Gov. Brown is likely to want to continue the state’s signature climate change-fighting program — cap-and-trade — past 2020, when it’s set to expire.
But there’s a growing body of lawmakers who want to overhaul it. Business groups who once opposed Brown on California’s new, stricter emissions limits last year are now with him on cap-and-trade. Under the program, companies can buy and sell state credits that allow their emissions or invest in projects to offset them.
Eloy Garcia of the Western States Petroleum Association says it creates a market and flexibility for businesses that new regulations don’t.
"Do you want a higher or lower price on gasoline, diesel, electricity, natural gas?" Garcia says. "There’s a direct translation and it’s unavoidable."
Some environmental groups, such as the Natural Resources Defense Council, agree. But groups particularly focused on air quality in disadvantaged communities say offsets and credits create major problems.

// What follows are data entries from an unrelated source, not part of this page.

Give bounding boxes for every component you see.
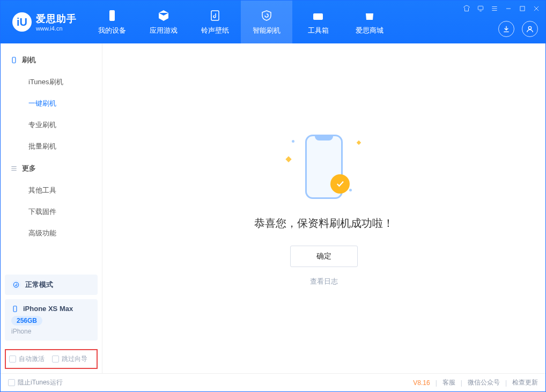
tab-ringtones-wallpapers[interactable]: 铃声壁纸: [189, 1, 241, 43]
svg-rect-1: [211, 11, 219, 20]
logo: iU 爱思助手 www.i4.cn: [1, 1, 86, 43]
logo-icon: iU: [12, 12, 32, 32]
checkbox-auto-activate[interactable]: 自动激活: [9, 354, 45, 364]
link-check-update[interactable]: 检查更新: [512, 378, 538, 387]
cube-icon: [157, 9, 171, 23]
sidebar-item-batch-flash[interactable]: 批量刷机: [1, 136, 102, 157]
svg-rect-0: [109, 10, 115, 21]
header-right-icons: [498, 21, 538, 37]
main-content: 恭喜您，保资料刷机成功啦！ 确定 查看日志: [102, 43, 545, 373]
user-icon[interactable]: [522, 21, 538, 37]
sparkle-icon: [357, 140, 361, 145]
device-type: iPhone: [11, 328, 91, 335]
checkbox-label: 自动激活: [19, 354, 45, 364]
header-tabs: 我的设备 应用游戏 铃声壁纸 智能刷机 工具箱 爱思商城: [86, 1, 395, 43]
tab-label: 我的设备: [98, 26, 126, 35]
refresh-shield-icon: [260, 9, 274, 23]
app-name: 爱思助手: [36, 12, 77, 25]
sidebar-item-download-firmware[interactable]: 下载固件: [1, 201, 102, 223]
sidebar-item-itunes-flash[interactable]: iTunes刷机: [1, 71, 102, 93]
checkbox-icon: [52, 356, 59, 363]
success-message: 恭喜您，保资料刷机成功啦！: [254, 216, 394, 231]
sidebar-item-oneclick-flash[interactable]: 一键刷机: [1, 93, 102, 114]
storage-badge: 256GB: [11, 316, 42, 326]
device-phone-icon: [11, 305, 19, 313]
list-icon: [10, 165, 18, 172]
mode-label: 正常模式: [25, 280, 53, 290]
sidebar-item-other-tools[interactable]: 其他工具: [1, 180, 102, 201]
window-controls: [462, 4, 541, 13]
checkbox-block-itunes[interactable]: 阻止iTunes运行: [8, 378, 63, 387]
sidebar: 刷机 iTunes刷机 一键刷机 专业刷机 批量刷机 更多 其他工具 下载固件 …: [1, 43, 102, 373]
checkbox-label: 跳过向导: [62, 354, 87, 364]
mode-card[interactable]: 正常模式: [5, 275, 98, 295]
phone-icon: [10, 56, 18, 64]
app-window: iU 爱思助手 www.i4.cn 我的设备 应用游戏 铃声壁纸 智能刷机: [0, 0, 546, 392]
link-support[interactable]: 客服: [442, 378, 455, 387]
checkbox-icon: [8, 379, 15, 386]
version-label: V8.16: [413, 379, 430, 387]
sidebar-item-advanced[interactable]: 高级功能: [1, 223, 102, 244]
svg-point-7: [13, 282, 18, 287]
tab-toolbox[interactable]: 工具箱: [292, 1, 344, 43]
sidebar-group-more: 更多: [1, 157, 102, 180]
download-icon[interactable]: [498, 21, 514, 37]
maximize-icon[interactable]: [518, 4, 527, 13]
tab-my-device[interactable]: 我的设备: [86, 1, 138, 43]
checkbox-icon: [9, 356, 16, 363]
titlebar: iU 爱思助手 www.i4.cn 我的设备 应用游戏 铃声壁纸 智能刷机: [1, 1, 545, 43]
tab-label: 应用游戏: [150, 26, 178, 35]
toolbox-icon: [311, 9, 325, 23]
mode-icon: [11, 280, 21, 290]
skin-icon[interactable]: [462, 4, 471, 13]
statusbar: 阻止iTunes运行 V8.16 | 客服 | 微信公众号 | 检查更新: [1, 373, 545, 391]
svg-rect-2: [313, 13, 323, 20]
checkbox-label: 阻止iTunes运行: [18, 378, 63, 387]
device-icon: [105, 9, 119, 23]
checkbox-skip-guide[interactable]: 跳过向导: [52, 354, 87, 364]
group-title: 刷机: [22, 55, 36, 65]
sidebar-item-pro-flash[interactable]: 专业刷机: [1, 114, 102, 136]
tab-label: 铃声壁纸: [201, 26, 229, 35]
menu-icon[interactable]: [490, 4, 499, 13]
tab-label: 智能刷机: [253, 26, 281, 35]
dot-icon: [292, 140, 294, 143]
bag-icon: [363, 9, 377, 23]
link-wechat[interactable]: 微信公众号: [468, 378, 500, 387]
svg-rect-3: [478, 6, 483, 10]
close-icon[interactable]: [532, 4, 541, 13]
svg-rect-4: [520, 6, 525, 11]
sparkle-icon: [285, 156, 291, 162]
tab-label: 爱思商城: [356, 26, 383, 35]
checkmark-badge-icon: [330, 174, 350, 194]
tab-smart-flash[interactable]: 智能刷机: [241, 1, 292, 43]
music-note-icon: [208, 9, 222, 23]
minimize-icon[interactable]: [504, 4, 513, 13]
ok-button[interactable]: 确定: [290, 246, 358, 267]
options-row: 自动激活 跳过向导: [5, 349, 98, 369]
tab-store[interactable]: 爱思商城: [344, 1, 395, 43]
tab-apps-games[interactable]: 应用游戏: [138, 1, 189, 43]
dot-icon: [349, 189, 352, 191]
svg-rect-6: [12, 57, 16, 63]
device-name: iPhone XS Max: [23, 305, 73, 313]
view-log-link[interactable]: 查看日志: [310, 277, 338, 286]
device-card[interactable]: iPhone XS Max 256GB iPhone: [5, 299, 98, 341]
tab-label: 工具箱: [308, 26, 329, 35]
group-title: 更多: [22, 164, 36, 173]
svg-point-5: [528, 26, 531, 29]
sidebar-group-flash: 刷机: [1, 49, 102, 71]
body: 刷机 iTunes刷机 一键刷机 专业刷机 批量刷机 更多 其他工具 下载固件 …: [1, 43, 545, 373]
app-url: www.i4.cn: [36, 25, 77, 32]
feedback-icon[interactable]: [476, 4, 485, 13]
svg-rect-8: [13, 306, 17, 312]
success-illustration: [281, 130, 367, 205]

One such person is Parin Shah of the Asian Pacific Environmental Network.
"California’s current cap-and-trade program has loopholes that essentially allow for the export of climate benefits out of our state," Shah says.
And this view has recently won over some key state lawmakers. Senate Democrats are pushing to overhaul the program by removing some leeway for businesses and creating a more concrete price on each ton of carbon they emit.
The lawmakers, Brown, and these different constituencies will likely have to coalesce around a single plan, since they’re looking to reach two-thirds majorities in the Legislature to pass it.